Venezia77 – Pieces of a Woman, di Kornél Mundruczò

In Concorso / 128′ / Canada, Ungheria

Al lido arriva un film che indubbiamente farà parlare di se.
Mundruczò è un regista che negli anni ha solcato già i palchi di tanti festival fino ad arrivare nel 2014, con White God, ad ottenere in quel di Cannes il premio Un Certain Regard.
Autore ibrido.
Capace di coniugare un tipo di cinema più fisico e più di genere, con frequente utilizzo di macchine a mano e nessuna paura di mostrare nel dettaglio scene dal forte impatto visivo, alla capacità di fare un tipo di cinema più sospeso e psicologico che non da punti di riferimento ed ha la capacità di catturare lo spirito della sua dura messa in scena.

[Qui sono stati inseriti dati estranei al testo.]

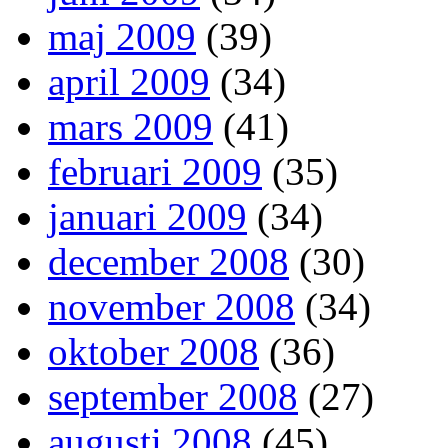
maj 2009
(39)
april 2009
(34)
mars 2009
(41)
februari 2009
(35)
januari 2009
(34)
december 2008
(30)
november 2008
(34)
oktober 2008
(36)
september 2008
(27)
augusti 2008
(45)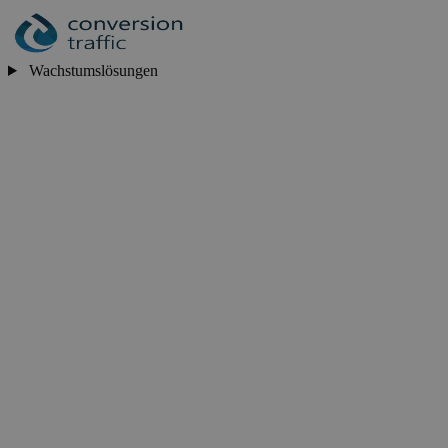
Wachstumslösungen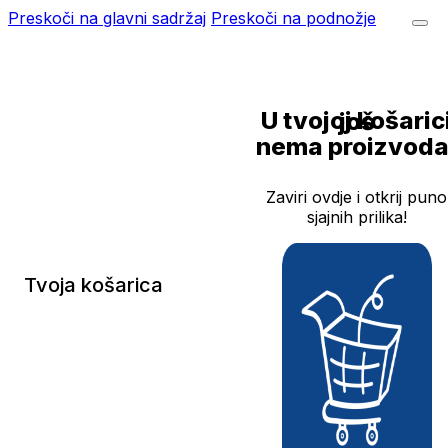
Preskoči na glavni sadržaj
Preskoči na podnožje
U tvojoj košarici još
nema proizvoda
Zaviri ovdje i otkrij puno
sjajnih prilika!
Tvoja košarica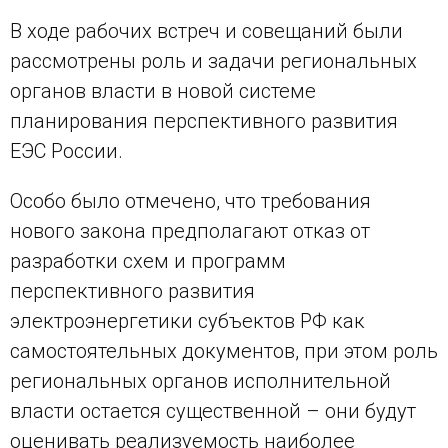
В ходе рабочих встреч и совещаний были
рассмотрены роль и задачи региональных
органов власти в новой системе
планирования перспективного развития
ЕЭС России.
Особо было отмечено, что требования
нового закона предполагают отказ от
разработки схем и программ
перспективного развития
электроэнергетики субъектов РФ как
самостоятельных документов, при этом роль
региональных органов исполнительной
власти остается существенной – они будут
оценивать реализуемость наиболее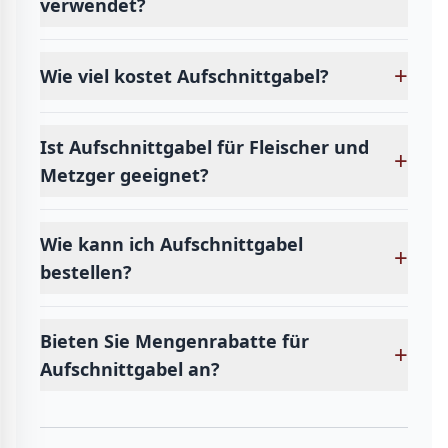
verwendet?
+
Wie viel kostet Aufschnittgabel?
Ist Aufschnittgabel für Fleischer und
+
Metzger geeignet?
Wie kann ich Aufschnittgabel
+
bestellen?
Bieten Sie Mengenrabatte für
+
Aufschnittgabel an?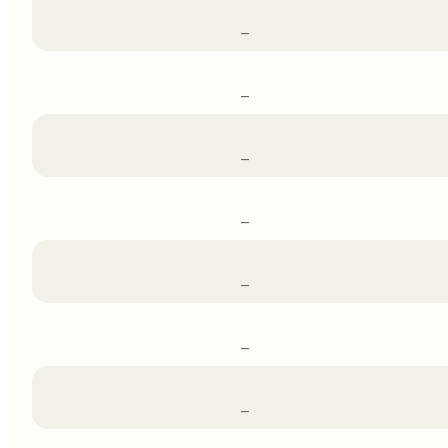
–
–
–
–
–
–
–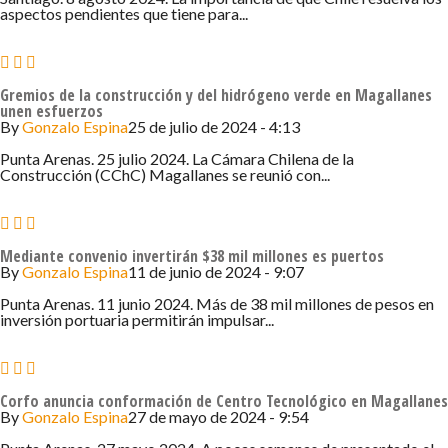
aspectos pendientes que tiene para...
Gremios de la construcción y del hidrógeno verde en Magallanes
unen esfuerzos
By
Gonzalo Espina
25 de julio de 2024 - 4:13
Punta Arenas. 25 julio 2024. La Cámara Chilena de la
Construcción (CChC) Magallanes se reunió con...
Mediante convenio invertirán $38 mil millones es puertos
By
Gonzalo Espina
11 de junio de 2024 - 9:07
Punta Arenas. 11 junio 2024. Más de 38 mil millones de pesos en
inversión portuaria permitirán impulsar...
Corfo anuncia conformación de Centro Tecnológico en Magallanes
By
Gonzalo Espina
27 de mayo de 2024 - 9:54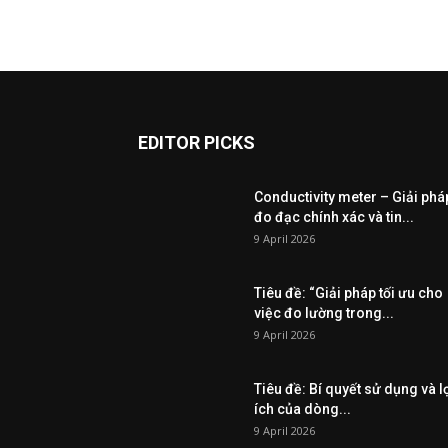
EDITOR PICKS
Conductivity meter – Giải phá
đo đạc chính xác và tin...
9 April 2026
Tiêu đề: “Giải pháp tối ưu cho
việc đo lường trong...
9 April 2026
Tiêu đề: Bí quyết sử dụng và l
ích của dòng...
9 April 2026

Se con White God questa doppia personalità non riusciva a venir fuori, lasciando spazio solo ad un buon film con un notevole impianto formale che non riusciva ad avere la ferocia politica del film da cui sotto mentite spoglie iniziava il suo percorso, il White Dog di Samuel Fuller, con Pieces of a Woman riesce finalmente a colpire.

Mundruczò questa volta compie un preciso e netto taglio all’interno del suo racconto.
I primi quaranta minuti (questo il minutaggio che passa prima di vedere il titolo sullo schermo) sono tra i più mirabolanti momenti di cinema dell’intera mostra.
Forti, violenti, pronti a farci scendere subito nel dramma.

Un piano sequenza lunghissimo ci porta all’interno dell’abitazione di Martha e Sean, interpretati da Shia LaBeouf e Vanessa Kirby, i due sono in procinto di avere un bambino e la donna ha deciso di voler partorire in casa.
Ma la felicità e la spensieratezza dei due si trasformerà da lì a poco in una delle più nere tragedie.
Il parto non andrà a buon fine a causa di un’ostetrica confusa che non riuscirà a chiamare in tempo l’ambulanza.
Da lì non si farà altro che seguire i nove mesi che seguono l’evento che irrimediabilmente segnerà la famiglia Carson.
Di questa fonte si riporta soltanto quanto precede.